Yordy John S, Li Runzhao, Sementchenko Victor I, Pei Huiping, Muise-Helmericks Robin C, Watson Dennis K
Department of Pathology and Laboratory Medicine, Medical University of South Carolina, Charleston, SC 29425, USA.
Oncogene. 2004 Aug 26;23(39):6654-65. doi: 10.1038/sj.onc.1207891.
The ETS1 transcription factor is a member of the Ets family of conserved sequence-specific DNA-binding proteins. ETS1 has been shown to play important roles in various cellular processes such as proliferation, differentiation, lymphoid development, motility, invasion and angiogenesis. These diverse roles of ETS1 are likely to be dependent on specific protein interactions. To identify proteins that interact with ETS1, a yeast two-hybrid screen was conducted. Here, we describe the functional interaction between SP100 and ETS1. SP100 protein interacts with ETS1 both in vitro and in vivo. SP100 is localized to nuclear bodies and ETS1 expression alters the nuclear body morphology in living cells. SP100 negatively modulates ETS1 transcriptional activation of the MMP1 and uPA promoters in a dose-dependent manner, decreases the expression of these endogenous genes, and reduces ETS1 DNA binding. Expression of SP100 inhibits the invasion of breast cancer cells and is induced by Interferon-alpha, which has been shown to inhibit the invasion of cancer cells. These data demonstrate that SP100 modulates ETS1-dependent biological processes.
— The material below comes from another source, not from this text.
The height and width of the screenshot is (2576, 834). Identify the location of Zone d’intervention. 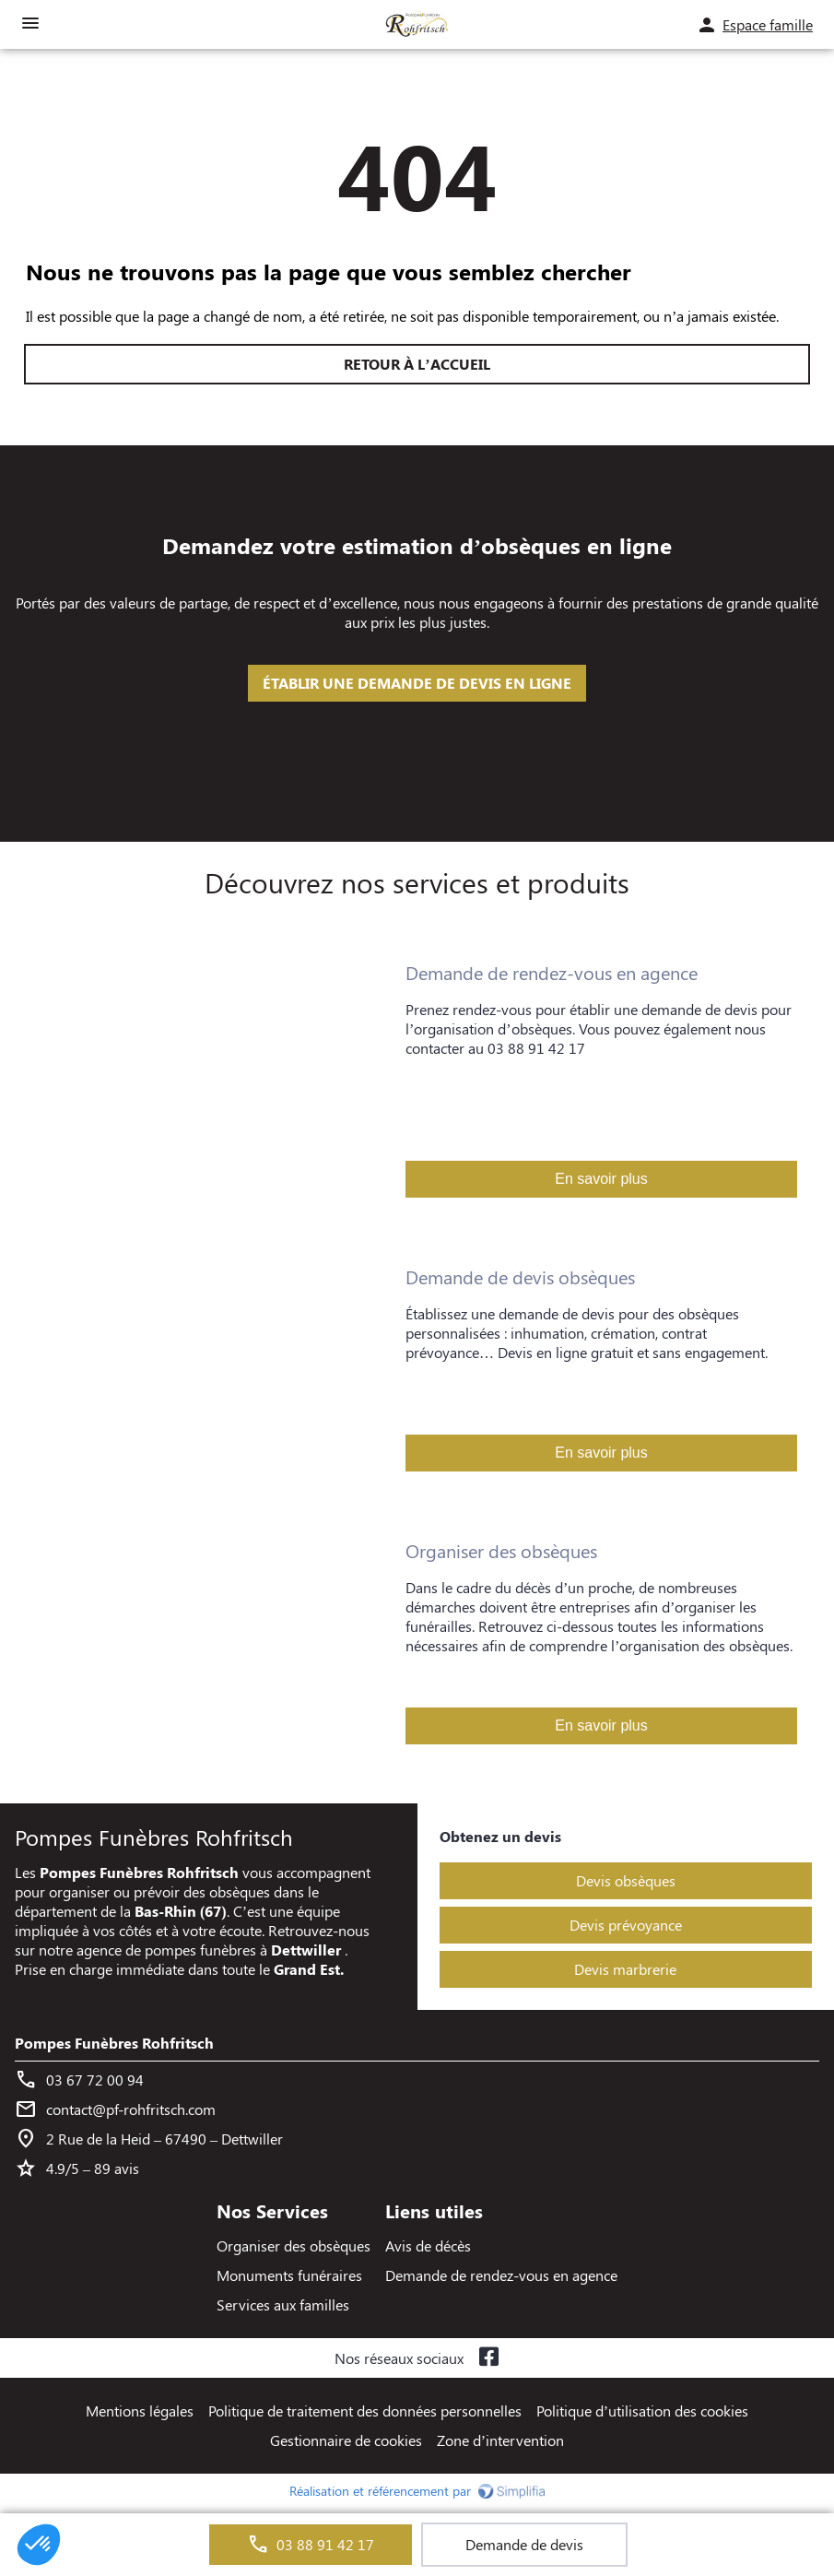 (500, 2440).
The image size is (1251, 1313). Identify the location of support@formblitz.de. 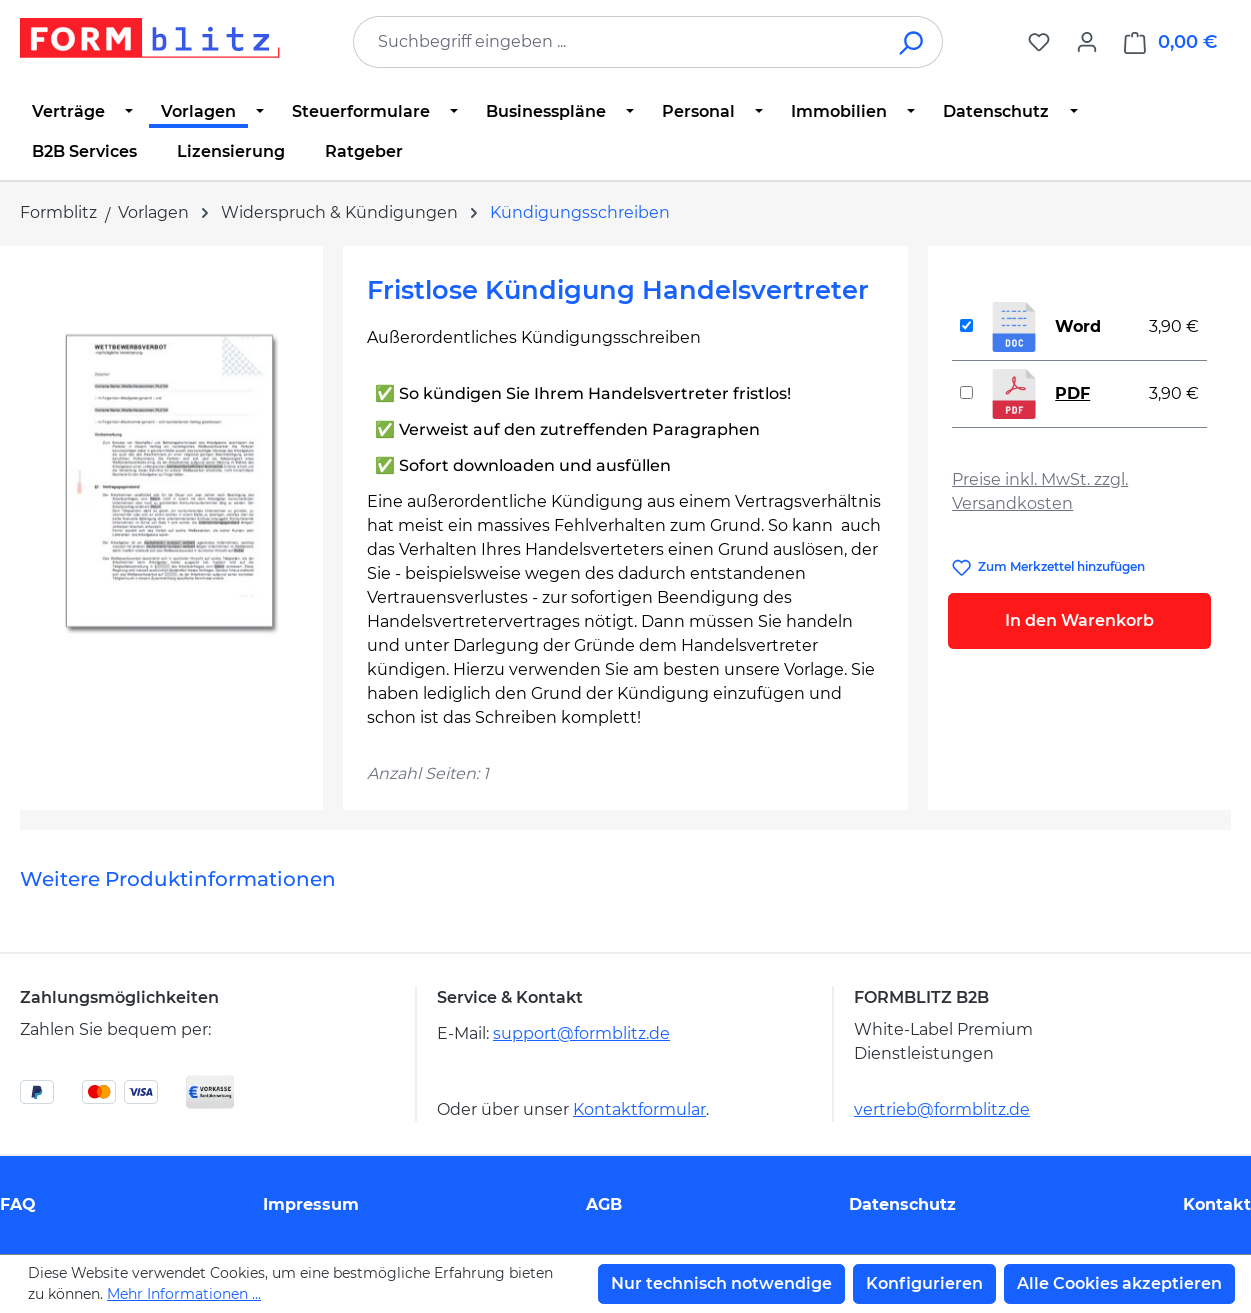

ETS1转录因子是Ets家族中保守的序列特异性DNA结合蛋白的成员之一。已表明ETS1在各种细胞过程中发挥重要作用,如增殖、分化、淋巴细胞发育、迁移、侵袭和血管生成。ETS1的这些不同作用可能依赖于特定的蛋白质相互作用。为了鉴定与ETS1相互作用的蛋白质,进行了酵母双杂交筛选。在此,我们描述了SP100与ETS1之间的功能相互作用。SP100蛋白在体外和体内均与ETS1相互作用。SP100定位于核体,ETS1的表达改变活细胞中的核体形态。SP100以剂量依赖性方式负向调节MMP1和uPA启动子的ETS1转录激活,降低这些内源性基因的表达,并减少ETS1与DNA的结合。SP100的表达抑制乳腺癌细胞的侵袭,并由α干扰素诱导,α干扰素已被证明可抑制癌细胞的侵袭。这些数据表明SP100调节依赖于ETS1的生物学过程。